Mikhail Beketov's supporters said the verdict was another sign of degrading media freedom in Russia, where another journalist covering the same story was beaten so badly over the weekend that doctors placed into an artificial coma to protect his brain.

Beketov, a reporter for the Khimkinskaya Pravda newspaper, irked authorities with his articles of corruption involving the Khimki forest, part of which officials have torn down to make way for a highway to St. Petersburg that may or may not be built. Beketov uses a wheelchair after a vicious beating by two unidentified assailants near his home left him unconscious in the snow. He had a leg amputated and is unable to speak. His supporters claim the attack was retaliation for articles criticizing local authorities.

One of the officials Beketov criticized was Vladimir Strelchenko, the mayor of Khimki, a town just outside Moscow that is home to the forest.
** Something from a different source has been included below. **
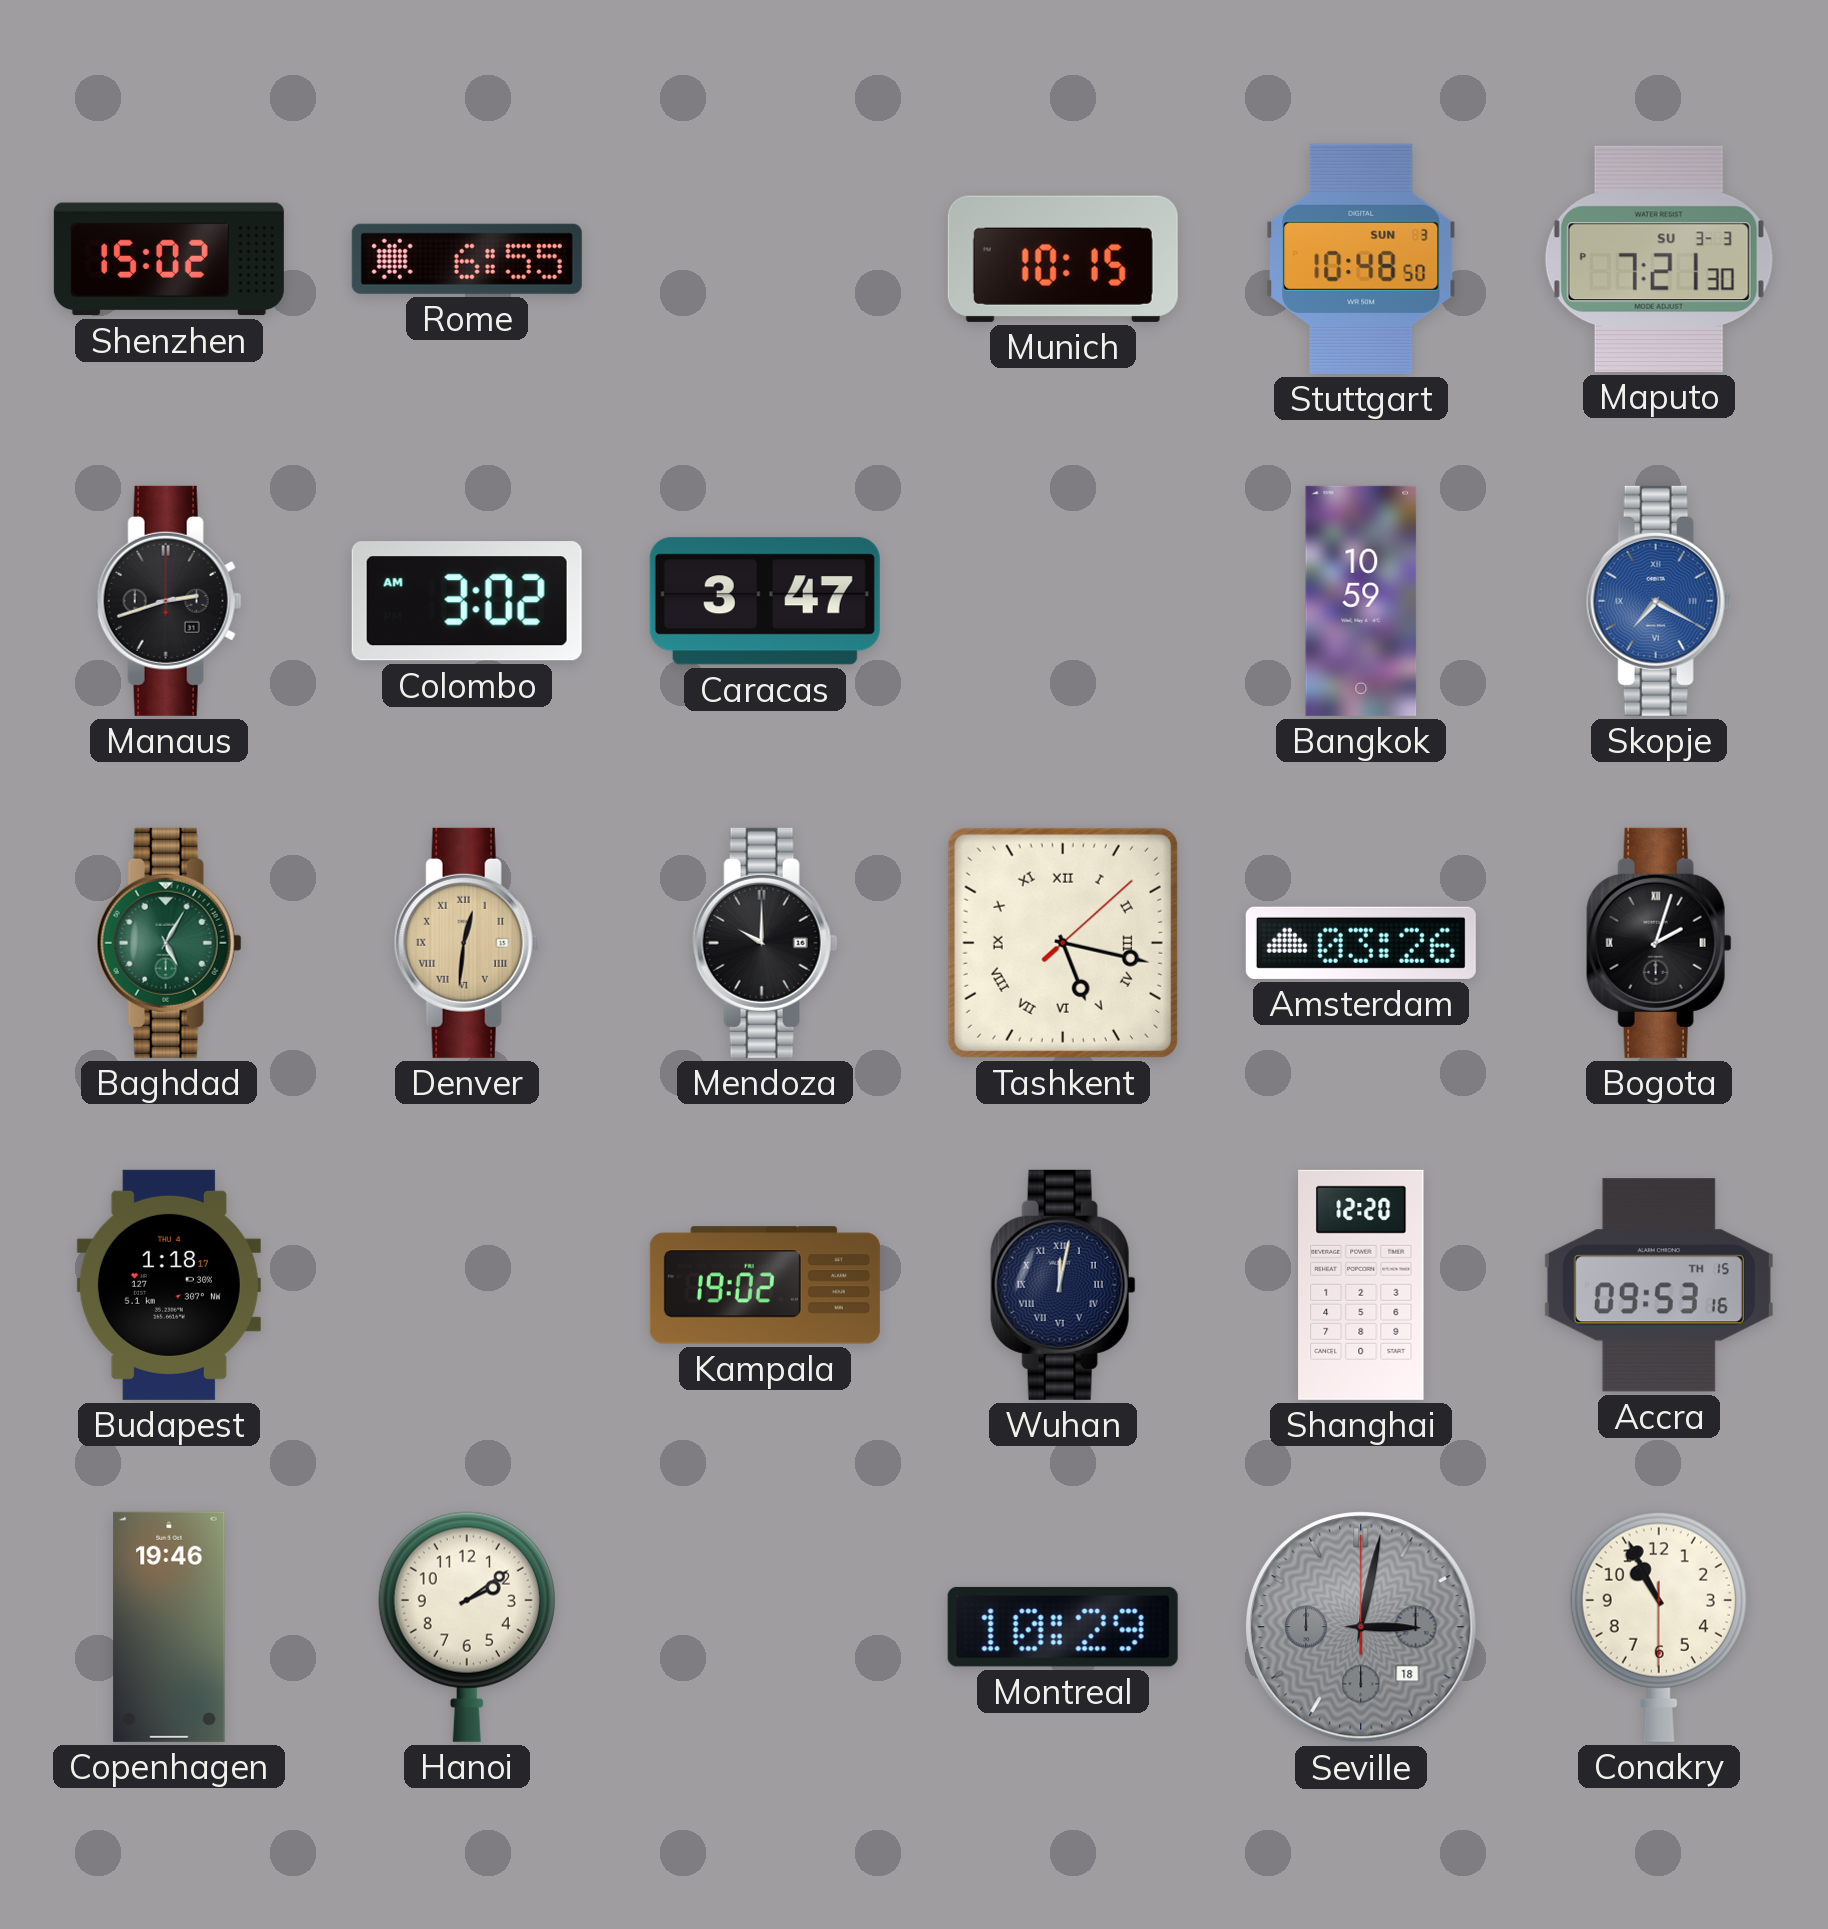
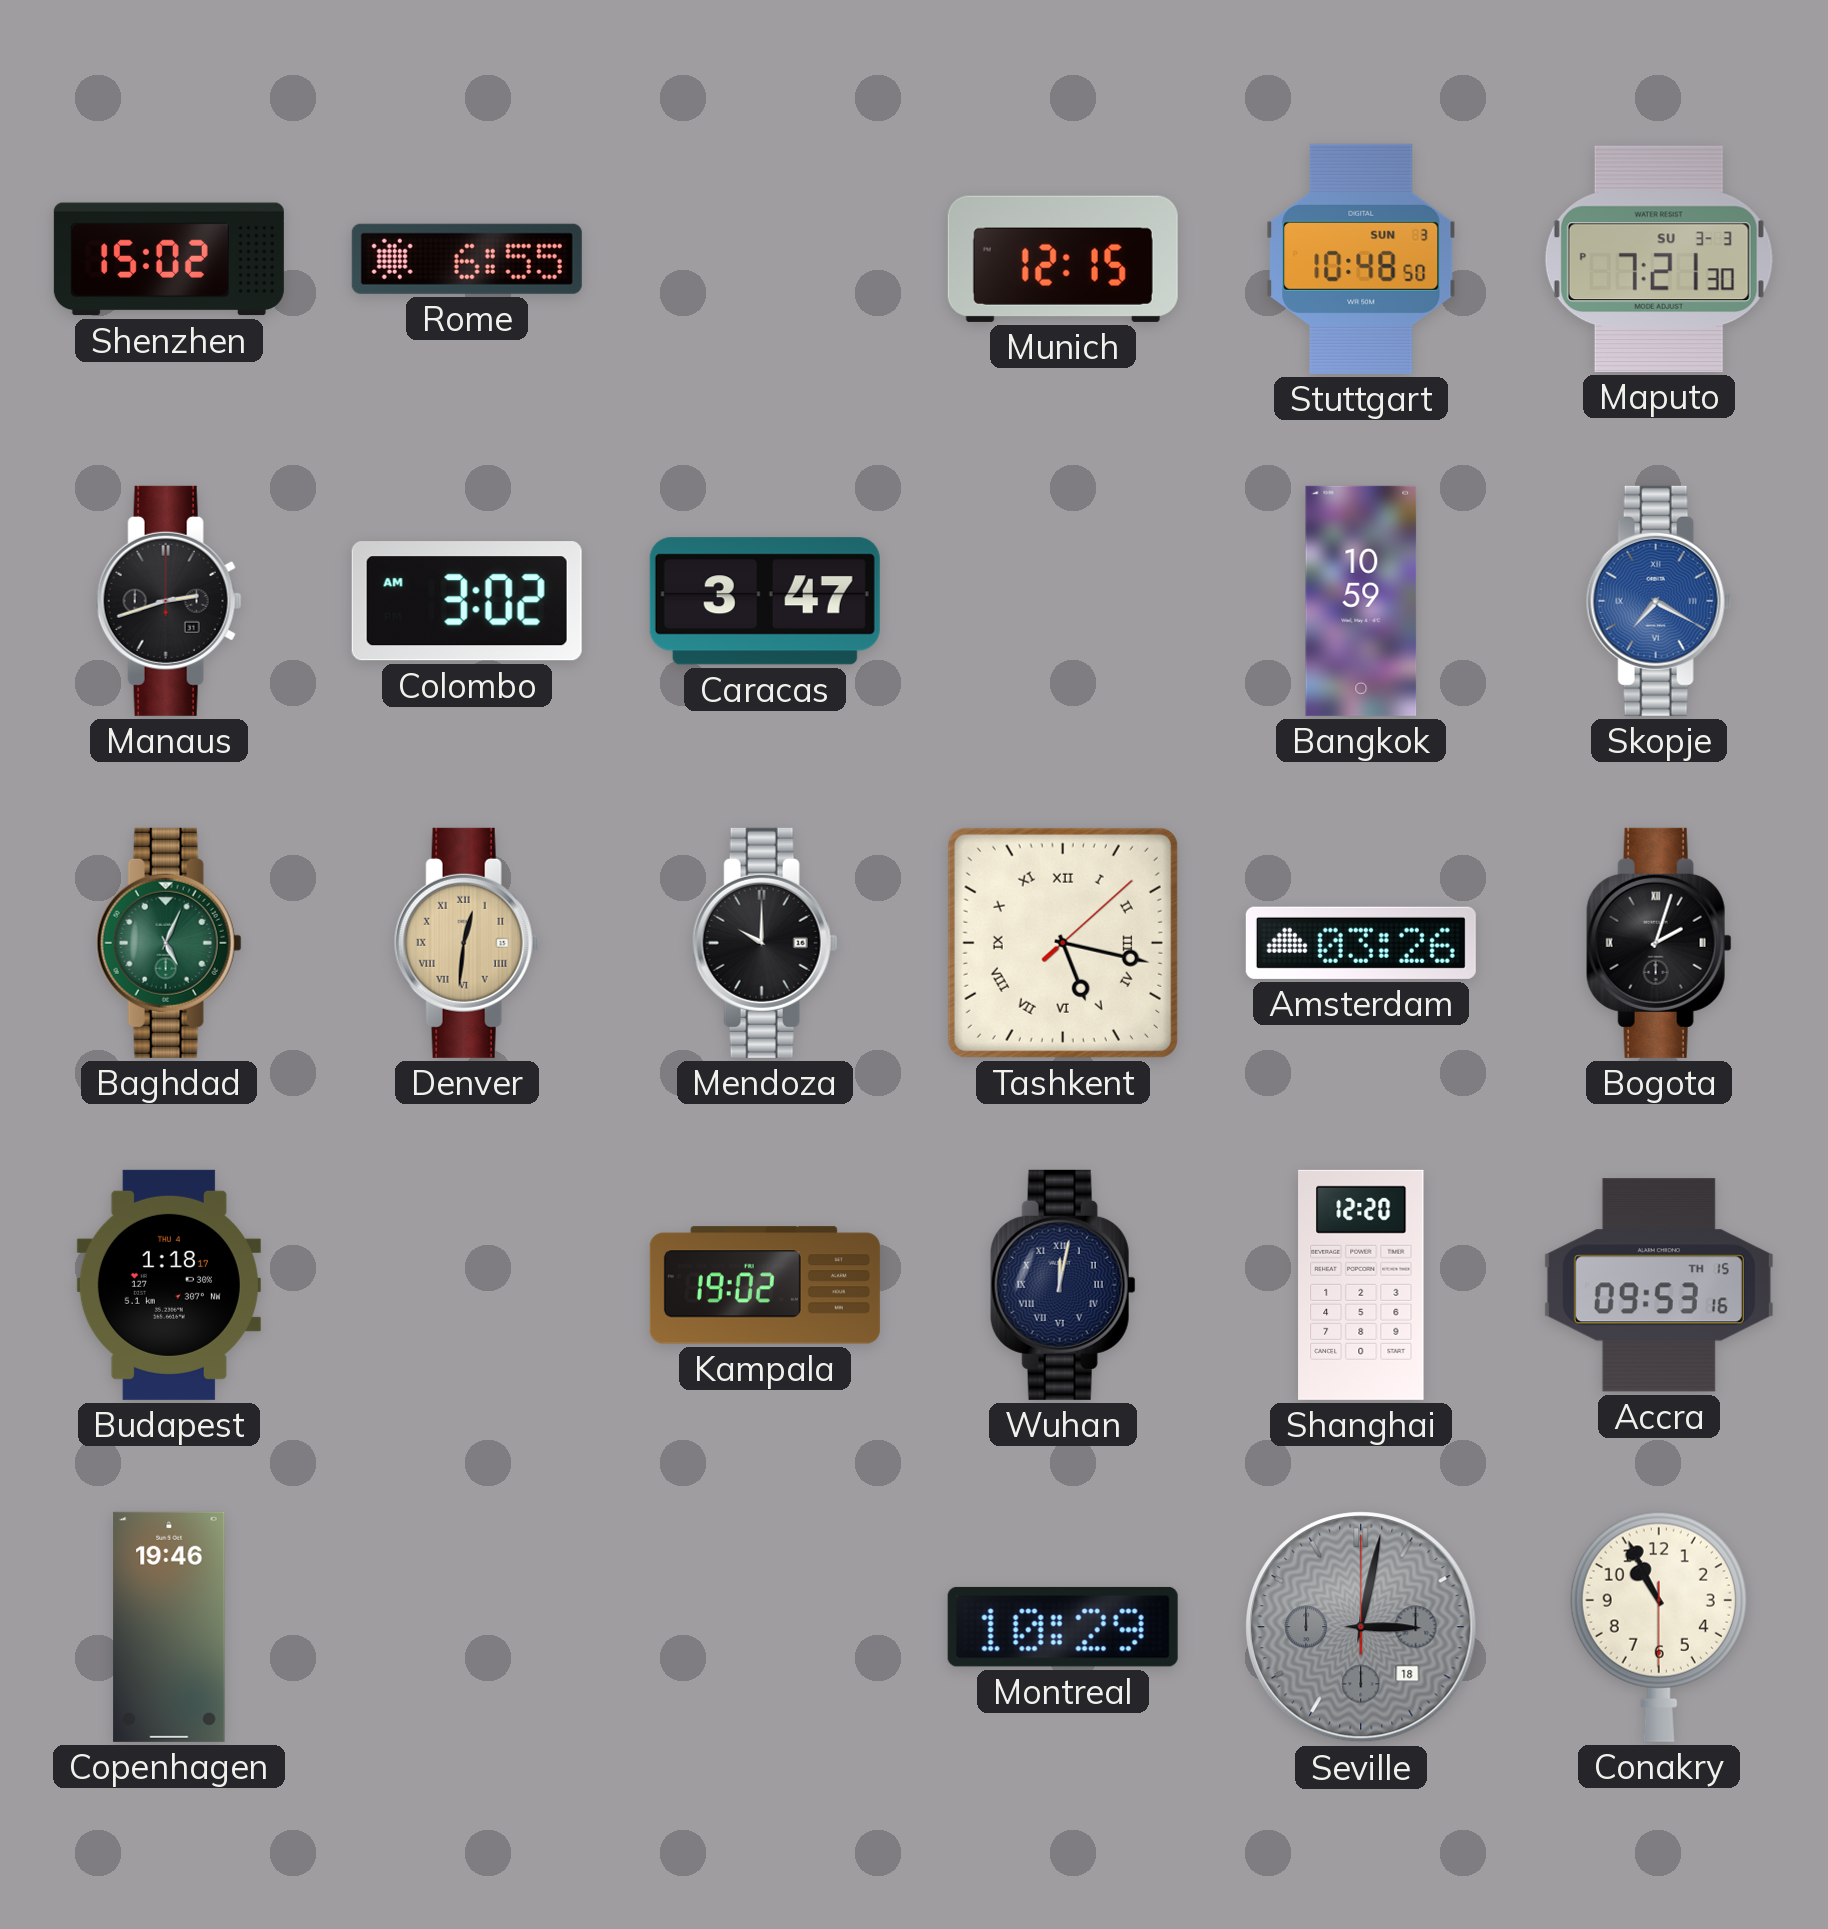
Munich: 10:15 -> 12:15
Baghdad: 5:05 -> 5:04
Hanoi: 2:09 -> none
Beketov gave a 2007 television interview in which he accused Strelchenko of involvement in blowing up his car.

Strelchenko sued for slander and the court in Khimki issued a 5,000 ruble ($160) fine but said Mikhail Beketov didn't have to pay because of a technicality.

Beketov's assistant said he would appeal.

"There's nothing human left in this man," Lyudmila Fedotova, head of the Beketov Foundation support group, said of Strelchenko.

The mayor was in court on Tuesday and declared he felt sorry for Beketov but also compelled to forge ahead with charges.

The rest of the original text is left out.